For each narrative or "semantic signature" listed on the left of the chart, we have a series of blue dots on the right, each of which represents a specific weekly density or volume of that narrative. reading from within the date range that we are covering. The red arrow is the most recent reading, so it's just like the "YOU ARE HERE" spot on a map. The x-axis scale shows the range of index values. If a dot is at 100, that means that story is 100% more present in media than usual. If it’s at 0, it means it’s at its normal level.
The light blue shaded box covers the middle 50% of readings across the date range, so you can see quickly if the current reading is typical (inside the blue box), depressed (left of the blue box), or elevated (to the right of the blue box).
If you hover over a specific blue dot, you will see the specific date and measurement that the dot represents.
The Pulse
Free Speech Absolutism, AI Surveillance Anxiety, and Historic Civic Dissent Converge in a Charged National Debate Over Liberty and Authority
Executive Summary
- Free speech absolutism dominated media discourse this quarter, driven by the White House's National Policy Framework for AI, which positioned minimal speech restrictions as a core federal legislative priority. Perscient's semantic signature tracking language arguing that free speech is absolute posted one of its largest monthly increases on record, while the opposing semantic signature tracking language arguing that free speech has limits fell well below its long-term mean. This widening gap suggests that media language is increasingly receptive to the proposition that speech—including AI-generated and AI-moderated speech—should face few constraints, even as state legislatures continue to advance AI content moderation and safety bills at a rapid pace.
- The surveillance debate intensified on all sides simultaneously, a pattern that signals a deepening national argument rather than movement toward consensus. The semantic signature tracking pro-surveillance language posted the single largest one-month increase across all signatures in the dataset, while the anti-surveillance semantic signature also rose above its long-term average. The Anthropic-Pentagon contract termination, the approaching FISA Section 702 reauthorization deadline, and the expansion of AI-powered age verification and immigration enforcement systems all contributed to a media environment in which the same AI technologies at the center of the free speech debate are also fueling privacy and civil liberties concerns.
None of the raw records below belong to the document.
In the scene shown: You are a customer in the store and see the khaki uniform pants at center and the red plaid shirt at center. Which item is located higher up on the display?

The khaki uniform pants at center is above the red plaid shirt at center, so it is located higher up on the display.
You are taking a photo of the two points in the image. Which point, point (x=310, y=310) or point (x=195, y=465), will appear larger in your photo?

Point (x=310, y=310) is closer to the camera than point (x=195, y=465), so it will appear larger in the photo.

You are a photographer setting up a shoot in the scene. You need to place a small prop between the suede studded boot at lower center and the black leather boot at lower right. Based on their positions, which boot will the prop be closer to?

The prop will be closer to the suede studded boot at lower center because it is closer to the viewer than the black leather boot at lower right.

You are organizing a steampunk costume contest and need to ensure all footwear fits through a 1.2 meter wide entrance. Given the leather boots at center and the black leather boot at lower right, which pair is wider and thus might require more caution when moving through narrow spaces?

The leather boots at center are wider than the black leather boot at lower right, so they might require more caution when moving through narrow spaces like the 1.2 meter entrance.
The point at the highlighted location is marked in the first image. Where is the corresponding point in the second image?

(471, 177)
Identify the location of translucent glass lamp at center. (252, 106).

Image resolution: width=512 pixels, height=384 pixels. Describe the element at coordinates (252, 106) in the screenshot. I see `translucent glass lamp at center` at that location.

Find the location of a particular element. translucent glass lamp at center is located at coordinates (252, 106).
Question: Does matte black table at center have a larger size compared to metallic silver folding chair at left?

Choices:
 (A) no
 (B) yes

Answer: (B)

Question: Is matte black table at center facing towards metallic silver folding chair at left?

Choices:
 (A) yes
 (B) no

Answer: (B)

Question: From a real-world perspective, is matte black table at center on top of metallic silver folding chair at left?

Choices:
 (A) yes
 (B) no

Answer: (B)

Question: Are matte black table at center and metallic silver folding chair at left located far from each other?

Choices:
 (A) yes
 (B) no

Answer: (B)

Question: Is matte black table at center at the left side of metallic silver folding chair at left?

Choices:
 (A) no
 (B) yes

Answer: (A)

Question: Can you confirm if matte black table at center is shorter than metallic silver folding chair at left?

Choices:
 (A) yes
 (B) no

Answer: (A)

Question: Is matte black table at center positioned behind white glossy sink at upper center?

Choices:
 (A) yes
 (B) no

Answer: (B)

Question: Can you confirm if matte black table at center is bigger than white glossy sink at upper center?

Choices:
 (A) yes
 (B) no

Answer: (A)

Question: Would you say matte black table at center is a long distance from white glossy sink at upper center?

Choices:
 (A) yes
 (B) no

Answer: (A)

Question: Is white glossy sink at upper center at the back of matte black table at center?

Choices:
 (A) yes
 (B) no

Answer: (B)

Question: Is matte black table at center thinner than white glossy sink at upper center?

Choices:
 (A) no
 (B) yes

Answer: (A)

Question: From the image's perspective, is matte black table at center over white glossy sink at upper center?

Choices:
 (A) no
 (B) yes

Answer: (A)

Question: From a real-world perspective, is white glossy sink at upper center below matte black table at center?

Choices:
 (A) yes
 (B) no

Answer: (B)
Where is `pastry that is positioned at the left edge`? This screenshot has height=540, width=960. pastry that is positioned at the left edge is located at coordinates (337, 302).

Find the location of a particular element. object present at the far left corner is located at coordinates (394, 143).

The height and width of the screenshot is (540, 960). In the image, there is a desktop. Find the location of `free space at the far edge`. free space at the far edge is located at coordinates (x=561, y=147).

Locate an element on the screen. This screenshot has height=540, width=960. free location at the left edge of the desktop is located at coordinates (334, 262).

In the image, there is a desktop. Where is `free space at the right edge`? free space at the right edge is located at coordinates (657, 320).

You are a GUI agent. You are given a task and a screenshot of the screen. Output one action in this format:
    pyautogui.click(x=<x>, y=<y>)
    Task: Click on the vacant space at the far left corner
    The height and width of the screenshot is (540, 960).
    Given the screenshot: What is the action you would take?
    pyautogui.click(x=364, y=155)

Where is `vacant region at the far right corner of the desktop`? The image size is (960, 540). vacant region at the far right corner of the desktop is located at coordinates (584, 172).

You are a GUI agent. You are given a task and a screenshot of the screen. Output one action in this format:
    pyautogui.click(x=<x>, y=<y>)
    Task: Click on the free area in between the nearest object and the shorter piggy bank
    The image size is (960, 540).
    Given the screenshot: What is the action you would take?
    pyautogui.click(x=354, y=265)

- Civic dissent language reached the highest level of any semantic signature Perscient tracks, buoyed by the "No Kings" protests that drew an estimated 8 million participants—yet language advocating government loyalty in times of danger surged in parallel. The loyalty-framing semantic signature posted its third-largest monthly increase on record, crossing above its long-term average. This simultaneous strengthening of both dissent and loyalty language captures a deeply polarized information environment in which patriotic framing is being claimed by both sides of the authority-versus-liberty divide.
- Economic grievance framing receded even as political confrontation along authority-and-liberty lines sharpened, suggesting that media discourse is channeling public frustration through civic and constitutional frames rather than class-based economic ones. The semantic signature tracking language about socialized losses and privatized gains posted its largest decline of the quarter, despite continued commentary about the distributional consequences of AI proliferation.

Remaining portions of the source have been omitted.